Showing 80% line Boxplot in r

1k views Asked by At

I have a large dataset (25,00 records) of only numbers and I'd like to know its 80% threshold. Whenever I try to run boxplot(data) on it, the result is not clear because I have so many values:

Unclear

I tried to go around it and came up with boxplot(data, outline = FALSE) and the result is below:

Clear

So basically I was wondering about two things:

1) The upper line in the second picture represents 75% correct? If so, then how I can change the 75% to 80%.

2) Is my way of not showing the outliers is correct? Or maybe there is a more simple way of showing just the 80% threshold?

Sorry for not providing a reproducible example but I will edit if it will be necessary.

3

There are 3 answers

0
Gavin Simpson On BEST ANSWER

Not that I would suggest you do this, but you can change the statistical summary used to draw the boxplot, and replace any of the stats with your own statistics.
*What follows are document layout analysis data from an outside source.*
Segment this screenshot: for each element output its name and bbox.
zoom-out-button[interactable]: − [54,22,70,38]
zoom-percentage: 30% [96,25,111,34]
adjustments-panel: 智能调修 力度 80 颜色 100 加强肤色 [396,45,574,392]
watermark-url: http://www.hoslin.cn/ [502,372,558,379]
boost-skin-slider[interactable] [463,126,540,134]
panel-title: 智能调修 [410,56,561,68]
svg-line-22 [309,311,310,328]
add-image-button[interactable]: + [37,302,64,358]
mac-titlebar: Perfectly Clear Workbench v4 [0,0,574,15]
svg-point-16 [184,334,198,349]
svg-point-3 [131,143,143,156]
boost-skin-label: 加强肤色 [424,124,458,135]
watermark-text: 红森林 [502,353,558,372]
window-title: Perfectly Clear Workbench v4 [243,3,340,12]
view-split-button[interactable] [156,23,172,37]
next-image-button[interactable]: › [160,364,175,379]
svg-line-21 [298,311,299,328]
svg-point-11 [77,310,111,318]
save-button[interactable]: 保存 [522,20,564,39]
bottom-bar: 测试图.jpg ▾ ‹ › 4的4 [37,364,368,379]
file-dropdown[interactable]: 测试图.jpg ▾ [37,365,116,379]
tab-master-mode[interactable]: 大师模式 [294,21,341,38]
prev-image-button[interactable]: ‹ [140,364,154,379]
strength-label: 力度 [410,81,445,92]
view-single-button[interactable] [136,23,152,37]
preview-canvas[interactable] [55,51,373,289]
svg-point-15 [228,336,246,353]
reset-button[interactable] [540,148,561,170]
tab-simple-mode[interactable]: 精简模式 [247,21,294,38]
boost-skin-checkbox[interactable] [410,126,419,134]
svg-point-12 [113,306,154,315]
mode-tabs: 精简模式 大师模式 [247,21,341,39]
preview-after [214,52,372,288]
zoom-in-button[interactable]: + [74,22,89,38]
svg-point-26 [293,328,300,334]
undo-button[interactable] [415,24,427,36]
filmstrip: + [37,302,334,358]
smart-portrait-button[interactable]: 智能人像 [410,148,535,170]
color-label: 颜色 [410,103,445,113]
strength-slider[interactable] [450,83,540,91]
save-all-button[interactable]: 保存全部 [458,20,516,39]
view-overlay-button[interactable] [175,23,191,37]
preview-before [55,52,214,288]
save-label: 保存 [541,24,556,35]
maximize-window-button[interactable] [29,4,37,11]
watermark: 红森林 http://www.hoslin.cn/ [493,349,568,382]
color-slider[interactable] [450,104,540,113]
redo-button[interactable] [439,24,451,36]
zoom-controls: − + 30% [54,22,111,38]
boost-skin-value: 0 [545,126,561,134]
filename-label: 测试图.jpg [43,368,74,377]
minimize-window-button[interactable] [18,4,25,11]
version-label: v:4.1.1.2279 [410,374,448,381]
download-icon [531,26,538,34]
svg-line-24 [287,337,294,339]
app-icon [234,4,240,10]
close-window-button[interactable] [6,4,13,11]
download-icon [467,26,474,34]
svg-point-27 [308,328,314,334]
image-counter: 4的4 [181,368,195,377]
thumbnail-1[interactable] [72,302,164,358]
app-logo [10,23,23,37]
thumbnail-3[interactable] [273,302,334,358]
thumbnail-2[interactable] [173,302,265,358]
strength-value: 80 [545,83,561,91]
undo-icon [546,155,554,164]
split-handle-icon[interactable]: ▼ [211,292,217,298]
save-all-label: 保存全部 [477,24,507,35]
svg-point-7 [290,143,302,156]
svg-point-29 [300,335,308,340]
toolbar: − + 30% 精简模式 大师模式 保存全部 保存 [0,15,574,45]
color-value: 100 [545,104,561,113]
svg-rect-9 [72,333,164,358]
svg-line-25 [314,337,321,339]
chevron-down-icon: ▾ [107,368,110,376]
For example, to do as you asked and draw the upper bound of the box at the 0.8 quantile of the distribution of x (instead of at the upper hinge), then we would do:

set.seed(10)
x <- rnorm(1000)
bps <- boxplot(x, plot = FALSE)

bps now contains:

> bps
$stats
             [,1]
[1,] -2.643849768
[2,] -0.677466940
[3,] -0.003001333
[4,]  0.728515646
[5,]  2.700636623

$n
[1] 1000

$conf
            [,1]
[1,] -0.07324983
[2,]  0.06724716

$out
[1] -3.001431  3.541140  3.012906 -3.012164

$group
[1] 1 1 1 1

$names
[1] "1"

and it is the stats component that we want to change

## Replace the 4th statistic (upper box)
bps$stats[4, 1] <- quantile(x, probs = 0.8)
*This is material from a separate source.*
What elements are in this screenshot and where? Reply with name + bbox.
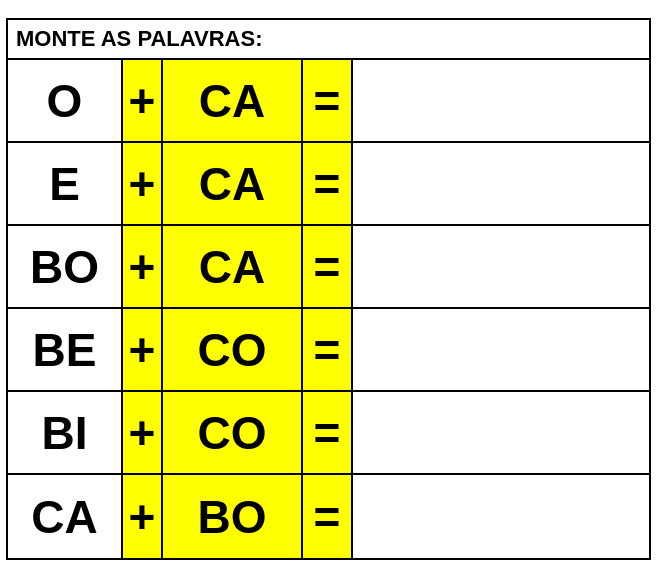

Now we use the bxp() function to do the plotting - boxplot() uses this function internally, so we are not doing anything different here

bxp(bps)

This would give us:

enter image description here

The red line was added using

abline(h = fivenum(x)[4], col = "red", lty = "dashed", lwd = 2)

and is the upper hinge, i.e. where boxplot() would have drawn the upper edge of the box.
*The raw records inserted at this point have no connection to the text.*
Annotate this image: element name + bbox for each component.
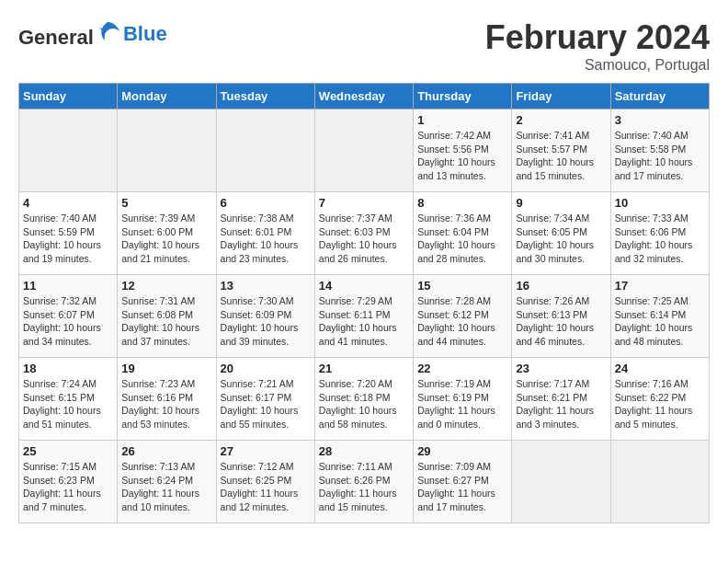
- calendar-cell: 29Sunrise: 7:09 AM Sunset: 6:27 PM Dayli…: [414, 441, 512, 523]
- calendar-cell: 3Sunrise: 7:40 AM Sunset: 5:58 PM Daylig…: [610, 109, 709, 192]
- day-number: 3: [615, 113, 705, 127]
- calendar-cell: 19Sunrise: 7:23 AM Sunset: 6:16 PM Dayli…: [118, 358, 216, 441]
- day-info: Sunrise: 7:41 AM Sunset: 5:57 PM Dayligh…: [516, 129, 606, 183]
- day-info: Sunrise: 7:39 AM Sunset: 6:00 PM Dayligh…: [121, 212, 211, 266]
- day-number: 21: [319, 362, 409, 375]
- calendar-cell: [216, 109, 314, 192]
- calendar-cell: 4Sunrise: 7:40 AM Sunset: 5:59 PM Daylig…: [19, 192, 118, 275]
- day-info: Sunrise: 7:34 AM Sunset: 6:05 PM Dayligh…: [516, 212, 606, 266]
- day-info: Sunrise: 7:30 AM Sunset: 6:09 PM Dayligh…: [221, 294, 311, 349]
- calendar-cell: 26Sunrise: 7:13 AM Sunset: 6:24 PM Dayli…: [118, 441, 216, 523]
- calendar-cell: 6Sunrise: 7:38 AM Sunset: 6:01 PM Daylig…: [216, 192, 314, 275]
- calendar-cell: 21Sunrise: 7:20 AM Sunset: 6:18 PM Dayli…: [314, 358, 413, 441]
- logo-general: General: [18, 26, 94, 49]
- day-info: Sunrise: 7:09 AM Sunset: 6:27 PM Dayligh…: [417, 460, 507, 514]
- day-number: 11: [23, 279, 113, 293]
- day-info: Sunrise: 7:21 AM Sunset: 6:17 PM Dayligh…: [221, 377, 311, 431]
- calendar-week-4: 18Sunrise: 7:24 AM Sunset: 6:15 PM Dayli…: [19, 358, 710, 441]
- month-title: February 2024: [485, 18, 710, 57]
- day-info: Sunrise: 7:16 AM Sunset: 6:22 PM Dayligh…: [615, 377, 705, 431]
- day-info: Sunrise: 7:12 AM Sunset: 6:25 PM Dayligh…: [221, 460, 311, 514]
- day-number: 12: [121, 279, 211, 293]
- logo-blue: Blue: [123, 23, 167, 45]
- day-number: 22: [417, 362, 507, 375]
- day-number: 8: [417, 196, 507, 210]
- day-info: Sunrise: 7:29 AM Sunset: 6:11 PM Dayligh…: [319, 294, 409, 349]
- day-number: 27: [221, 444, 311, 458]
- day-info: Sunrise: 7:23 AM Sunset: 6:16 PM Dayligh…: [121, 377, 211, 431]
- calendar-week-1: 1Sunrise: 7:42 AM Sunset: 5:56 PM Daylig…: [19, 109, 710, 192]
- day-number: 6: [221, 196, 311, 210]
- weekday-header-friday: Friday: [512, 84, 610, 109]
- calendar-cell: 20Sunrise: 7:21 AM Sunset: 6:17 PM Dayli…: [216, 358, 314, 441]
- day-info: Sunrise: 7:28 AM Sunset: 6:12 PM Dayligh…: [417, 294, 507, 349]
- day-info: Sunrise: 7:36 AM Sunset: 6:04 PM Dayligh…: [417, 212, 507, 266]
- day-number: 29: [417, 444, 507, 458]
- calendar-cell: 9Sunrise: 7:34 AM Sunset: 6:05 PM Daylig…: [512, 192, 610, 275]
- calendar-cell: 27Sunrise: 7:12 AM Sunset: 6:25 PM Dayli…: [216, 441, 314, 523]
- calendar-cell: 8Sunrise: 7:36 AM Sunset: 6:04 PM Daylig…: [414, 192, 512, 275]
- calendar-cell: 1Sunrise: 7:42 AM Sunset: 5:56 PM Daylig…: [414, 109, 512, 192]
- page-header: General Blue February 2024 Samouco, Port…: [18, 18, 710, 74]
- calendar-cell: 14Sunrise: 7:29 AM Sunset: 6:11 PM Dayli…: [314, 275, 413, 358]
- day-number: 18: [23, 362, 113, 375]
- weekday-header-tuesday: Tuesday: [216, 84, 314, 109]
- calendar-cell: [314, 109, 413, 192]
- calendar-cell: 17Sunrise: 7:25 AM Sunset: 6:14 PM Dayli…: [610, 275, 709, 358]
- calendar-week-2: 4Sunrise: 7:40 AM Sunset: 5:59 PM Daylig…: [19, 192, 710, 275]
- day-info: Sunrise: 7:42 AM Sunset: 5:56 PM Dayligh…: [417, 129, 507, 183]
- location-subtitle: Samouco, Portugal: [485, 57, 710, 74]
- day-number: 9: [516, 196, 606, 210]
- calendar-cell: 5Sunrise: 7:39 AM Sunset: 6:00 PM Daylig…: [118, 192, 216, 275]
- day-number: 10: [615, 196, 705, 210]
- day-info: Sunrise: 7:19 AM Sunset: 6:19 PM Dayligh…: [417, 377, 507, 431]
- day-number: 14: [319, 279, 409, 293]
- calendar-cell: 18Sunrise: 7:24 AM Sunset: 6:15 PM Dayli…: [19, 358, 118, 441]
- day-number: 23: [516, 362, 606, 375]
- weekday-header-monday: Monday: [118, 84, 216, 109]
- day-info: Sunrise: 7:17 AM Sunset: 6:21 PM Dayligh…: [516, 377, 606, 431]
- day-info: Sunrise: 7:20 AM Sunset: 6:18 PM Dayligh…: [319, 377, 409, 431]
- calendar-week-3: 11Sunrise: 7:32 AM Sunset: 6:07 PM Dayli…: [19, 275, 710, 358]
- day-number: 17: [615, 279, 705, 293]
- weekday-header-sunday: Sunday: [19, 84, 118, 109]
- day-number: 26: [121, 444, 211, 458]
- day-number: 28: [319, 444, 409, 458]
- calendar-cell: 7Sunrise: 7:37 AM Sunset: 6:03 PM Daylig…: [314, 192, 413, 275]
- day-number: 16: [516, 279, 606, 293]
- calendar-cell: 11Sunrise: 7:32 AM Sunset: 6:07 PM Dayli…: [19, 275, 118, 358]
- calendar-cell: 10Sunrise: 7:33 AM Sunset: 6:06 PM Dayli…: [610, 192, 709, 275]
- day-info: Sunrise: 7:25 AM Sunset: 6:14 PM Dayligh…: [615, 294, 705, 349]
- day-number: 25: [23, 444, 113, 458]
- day-info: Sunrise: 7:13 AM Sunset: 6:24 PM Dayligh…: [121, 460, 211, 514]
- day-number: 7: [319, 196, 409, 210]
- calendar-cell: 12Sunrise: 7:31 AM Sunset: 6:08 PM Dayli…: [118, 275, 216, 358]
- day-info: Sunrise: 7:11 AM Sunset: 6:26 PM Dayligh…: [319, 460, 409, 514]
- calendar-cell: 24Sunrise: 7:16 AM Sunset: 6:22 PM Dayli…: [610, 358, 709, 441]
- calendar-cell: 15Sunrise: 7:28 AM Sunset: 6:12 PM Dayli…: [414, 275, 512, 358]
- title-block: February 2024 Samouco, Portugal: [485, 18, 710, 74]
- calendar-cell: 23Sunrise: 7:17 AM Sunset: 6:21 PM Dayli…: [512, 358, 610, 441]
- calendar-cell: 22Sunrise: 7:19 AM Sunset: 6:19 PM Dayli…: [414, 358, 512, 441]
- day-info: Sunrise: 7:32 AM Sunset: 6:07 PM Dayligh…: [23, 294, 113, 349]
- day-number: 4: [23, 196, 113, 210]
- day-info: Sunrise: 7:33 AM Sunset: 6:06 PM Dayligh…: [615, 212, 705, 266]
- weekday-header-thursday: Thursday: [414, 84, 512, 109]
- day-number: 24: [615, 362, 705, 375]
- day-number: 1: [417, 113, 507, 127]
- calendar-cell: 16Sunrise: 7:26 AM Sunset: 6:13 PM Dayli…: [512, 275, 610, 358]
- calendar-table: SundayMondayTuesdayWednesdayThursdayFrid…: [18, 83, 710, 523]
- calendar-cell: 25Sunrise: 7:15 AM Sunset: 6:23 PM Dayli…: [19, 441, 118, 523]
- day-number: 13: [221, 279, 311, 293]
- calendar-week-5: 25Sunrise: 7:15 AM Sunset: 6:23 PM Dayli…: [19, 441, 710, 523]
- day-number: 5: [121, 196, 211, 210]
- calendar-cell: 13Sunrise: 7:30 AM Sunset: 6:09 PM Dayli…: [216, 275, 314, 358]
- day-info: Sunrise: 7:40 AM Sunset: 5:58 PM Dayligh…: [615, 129, 705, 183]
- day-info: Sunrise: 7:31 AM Sunset: 6:08 PM Dayligh…: [121, 294, 211, 349]
- calendar-cell: [610, 441, 709, 523]
- day-info: Sunrise: 7:24 AM Sunset: 6:15 PM Dayligh…: [23, 377, 113, 431]
- weekday-header-saturday: Saturday: [610, 84, 709, 109]
- logo-bird-icon: [96, 18, 121, 44]
- calendar-cell: [512, 441, 610, 523]
- weekday-header-wednesday: Wednesday: [314, 84, 413, 109]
The reason I say I wouldn't suggest you do this as it changes the interpretation of the plot from what people would expect. If you do modify the boxplot, you'll need to explain your new conventions to the people to whom the plot is shown.

If we were being more careful about this, we'd also push the whiskers farther out now because the size of the box has increased. This will replace the lower and upper whiskers

bps$stats[c(1,5), 1] <- bps$stats[c(2,4), 1] + 
    (c(-1,1) * (1.5 * diff(bps$stats[c(2,4), 1])))

and replotting:

bxp(bps)
abline(h = fivenum(x)[4], col = "red", lty = "dashed", lwd = 2)

gives

enter image description here

Although now you have the problem of the outliers. So we should fix that too

ind <- bps$out > bps$stats[1,1] & bps$out < bps$stats[5,1]
bps$out <- bps$out[!ind]
bps$group <- bps$group[!ind]

which finally produces

enter image description here

Putting all of this together we have:

set.seed(10)
x <- rnorm(1000)
bps <- boxplot(x, plot = FALSE)
bps$stats[4, 1] <- quantile(x, probs = 0.8)
bps$stats[c(1,5), 1] <- bps$stats[c(2,4), 1] + 
    (c(-1,1) * (1.5 * diff(bps$stats[c(2,4), 1])))
ind <- bps$out > bps$stats[1,1] & bps$out < bps$stats[5,1]
bps$out <- bps$out[!ind]
bps$group <- bps$group[!ind]
1
Nick Kennedy On

You could achieve this by generating the stats yourself and using bxp to plot it.

x <- rnorm(1000)
myBox <- list(stats = matrix(quantile(x, c(0, 0.2, 0.5, 0.8, 1), ncol = 1)), n = 1000)
bxp(myBox)

This will have the hinges at the 20th and 80th centiles and the whiskers at the min and max. For your data, you may want alternative whiskers which you could create either with alternative quantiles or as some distance relative to the range between the 20th and 80th centiles. For the latter, you could do:

myBox2 <- list(stats = matrix(quantile(x, c(0, 0.2, 0.5, 0.8, 1), ncol = 1)), n = 1000)
myBox2$stats[c(1, 5)] <- myBox2$stats[c(2, 4)] + seq(-1, 1, 2) * diff(llmyBox2$stats[c(2, 4)])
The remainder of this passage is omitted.